* Entries supplied

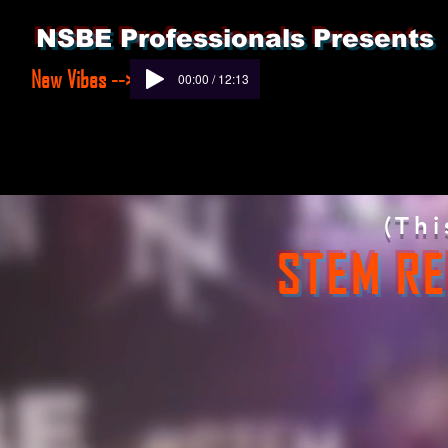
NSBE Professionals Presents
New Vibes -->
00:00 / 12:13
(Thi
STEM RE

---

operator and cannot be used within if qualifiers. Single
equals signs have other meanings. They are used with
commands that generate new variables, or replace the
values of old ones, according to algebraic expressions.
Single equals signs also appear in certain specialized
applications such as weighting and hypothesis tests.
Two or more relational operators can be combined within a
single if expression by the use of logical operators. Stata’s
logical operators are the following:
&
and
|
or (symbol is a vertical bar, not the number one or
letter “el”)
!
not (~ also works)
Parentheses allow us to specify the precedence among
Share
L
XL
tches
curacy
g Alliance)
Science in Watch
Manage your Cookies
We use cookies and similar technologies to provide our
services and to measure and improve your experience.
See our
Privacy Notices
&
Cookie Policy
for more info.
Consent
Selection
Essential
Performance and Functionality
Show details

* * *

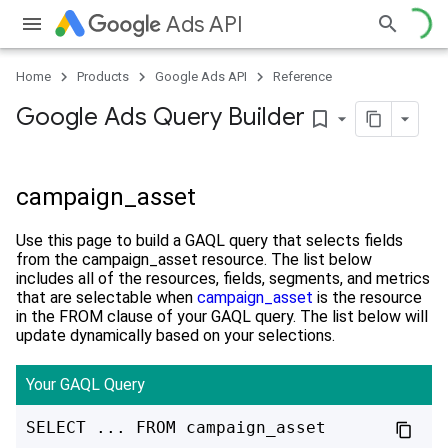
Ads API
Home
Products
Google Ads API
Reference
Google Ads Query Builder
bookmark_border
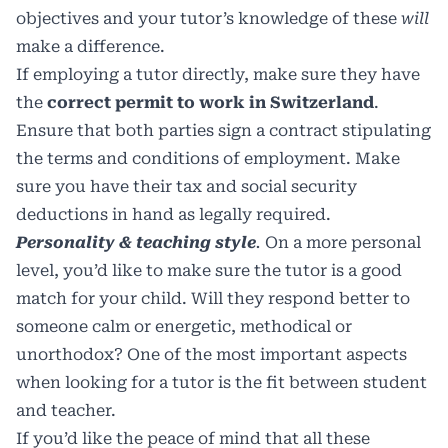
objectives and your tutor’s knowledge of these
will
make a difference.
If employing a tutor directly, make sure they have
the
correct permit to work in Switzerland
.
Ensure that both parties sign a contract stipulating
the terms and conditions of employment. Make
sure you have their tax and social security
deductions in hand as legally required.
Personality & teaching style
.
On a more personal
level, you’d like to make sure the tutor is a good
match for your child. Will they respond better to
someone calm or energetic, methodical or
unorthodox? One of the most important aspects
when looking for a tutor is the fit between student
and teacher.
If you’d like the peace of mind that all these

* Exercise brief
Starting with the line with "values of old" above and going on through the line with "Show details", transcribe every line exactly, both ends included, and add nothing.

* Answer
values of old ones, according to algebraic expressions.
Single equals signs also appear in certain specialized
applications such as weighting and hypothesis tests.
Two or more relational operators can be combined within a
single if expression by the use of logical operators. Stata’s
logical operators are the following:
&
and
|
or (symbol is a vertical bar, not the number one or
letter “el”)
!
not (~ also works)
Parentheses allow us to specify the precedence among
Share
L
XL
tches
curacy
g Alliance)
Science in Watch
Manage your Cookies
We use cookies and similar technologies to provide our
services and to measure and improve your experience.
See our
Privacy Notices
&
Cookie Policy
for more info.
Consent
Selection
Essential
Performance and Functionality
Show details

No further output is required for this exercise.